### [INPUT RECORDS]
▼

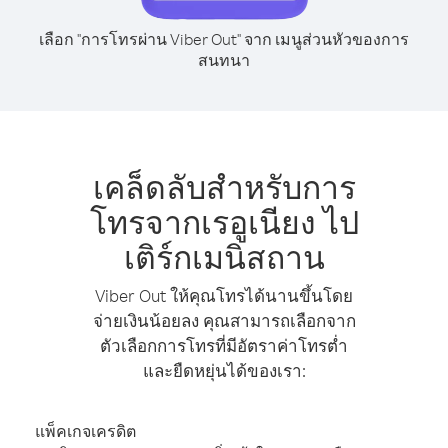
เลือก "การโทรผ่าน Viber Out" จาก เมนูส่วนหัวของการ
สนทนา
เคล็ดลับสำหรับการ
โทรจากเรอูเนียง ไป
เติร์กเมนิสถาน
Viber Out ให้คุณโทรได้นานขึ้นโดย
จ่ายเงินน้อยลง คุณสามารถเลือกจาก
ตัวเลือกการโทรที่มีอัตราค่าโทรต่ำ
และยืดหยุ่นได้ของเรา:
แพ็คเกจเครดิต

▲

Once the pictures are removed, copy the listing exactly.

### [TASK RESPONSE]
เลือก "การโทรผ่าน Viber Out" จาก เมนูส่วนหัวของการ
สนทนา
เคล็ดลับสำหรับการ
โทรจากเรอูเนียง ไป
เติร์กเมนิสถาน
Viber Out ให้คุณโทรได้นานขึ้นโดย
จ่ายเงินน้อยลง คุณสามารถเลือกจาก
ตัวเลือกการโทรที่มีอัตราค่าโทรต่ำ
และยืดหยุ่นได้ของเรา:
แพ็คเกจเครดิต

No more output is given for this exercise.